Quelquefois, on réussit à obtenir une explication, nous dit la narratrice, qui s'exclame sur un ton sarcastique: « Ouf! J'ai eu droit à une phrase normalement constituée sur le plan grammatical. » P. 92

La liberté est, ainsi, une chose que l'on donne conditionnellement à la femme algérienne, elle est «étroitement surveillée».

En essayant de comprendre les raisons de ces actes de représailles admis par sa société, la narratrice finit par conclure: « peut-être a-t-on peur de moi? Que les dangers pourraient venir de moi? Que toutes les envies, ces élans, ce besoin de lumière et d'espace... ». P. 93

La femme qui ne se révolte pas, et s'accommode de la réalité en balayant de son dictionnaire « les mots révolte, insoumission, expression, affirmation, rêves, idéal », sera envahie par les sentiments de désespoir, d'impuissance, et de colère rentrée:

Le mur est là, devant soi, raide, compact, d'une hauteur infranchissable et les gouffres sont encore plus sombres, plus profonds, ils grouillent de mots qu'on y a laissé tomber jour après jour, qui parfois s'accrochent et rampent le long des parois pour essayer de revenir à la surface mais qui sont découragés par les abrupts. Il ne reste que l'illusion du langage. Qui dit tout, sauf l'essentiel. P.95

Dans la société arabo-musulmane, les filles sont mal traitées et cela dès la nuit des temps. Elles représentent un lourd fardeau pour toute la famille : un déshonneur. Mais l'Islam vint pour corriger ces idées arriérées et donner à la femme sa liberté. Les valeurs sociales changent avec le temps et cette religion est vidée de son contenu mystique et extatique pour être réduite à une série de pratiques dogmatiques essentiellement fondés sur la demande, et jamais sur le don de soi. La femme est de nouveau méprisée par l'homme qui l'a entourée d'interdits. C'est ainsi que le mensonge est devenu leur seule délivrance.

C'est ainsi qu'avec un discours simple, limpide et des phrases parfois non achevées, que l'écrivaine peint l'intelligence de la femme qui, pour avoir plus de liberté, ment: « Tours et détours. C'est ainsi que peu à peu se sont décomposés les NONPOURQUOIPARCEQUE et que je suis devenue spécialiste des dissimulations. Des contournements » P. 94

* 14 - Todorov, Littérature et signification, Paris: Larousse, 1967. Selon l'auteur, un énoncé réflexif est tout énoncé qui « parle, donc, à l'intérieur de l'énoncé, d'un des éléments du processus d'énonciation de ce même énoncé, de son acte d'émission. », p. 26.
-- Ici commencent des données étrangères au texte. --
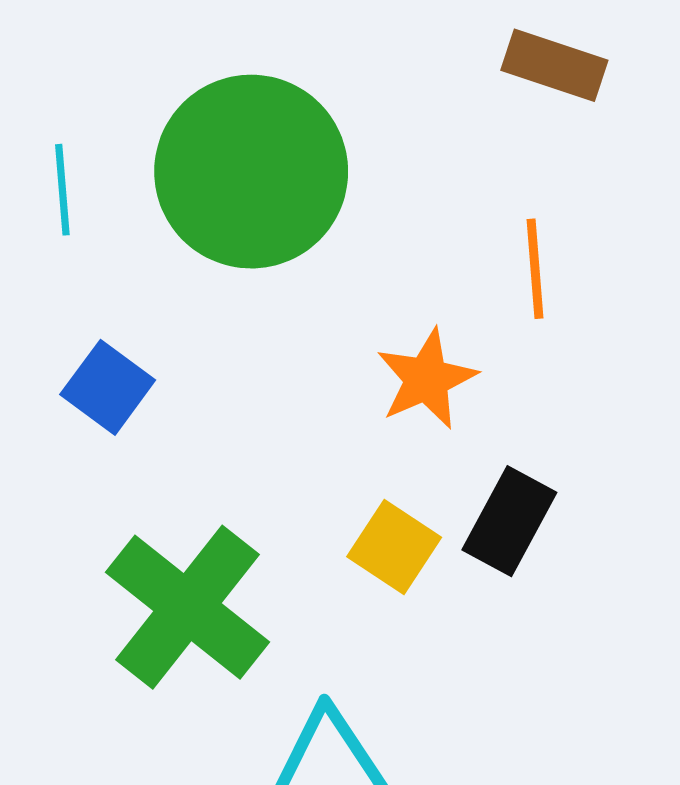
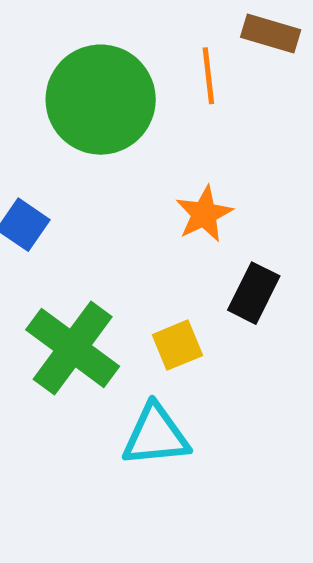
orange line: (535, 269) -> (208, 76), moved
yellow square: (394, 547) -> (177, 345), moved, turned 36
* 15 - http://ae-lib.org.ua/texts/todorov__poetique_de_la_prose__fr.htm.

Selon Todorov, la parole-action et la parole-récit sont deux types des discours : La parole-action est perçue comme une information, la parole-récit comme un discours.

* 16 - Un autre texte de Bey, Entendez-vous dans les montagnes (2002), est l'objet d'une quête douloureuse où l'auteur tente de reconstituer les circonstances de la mort de son père et essaie de donner un visage au tortionnaire qui a cause sa mort.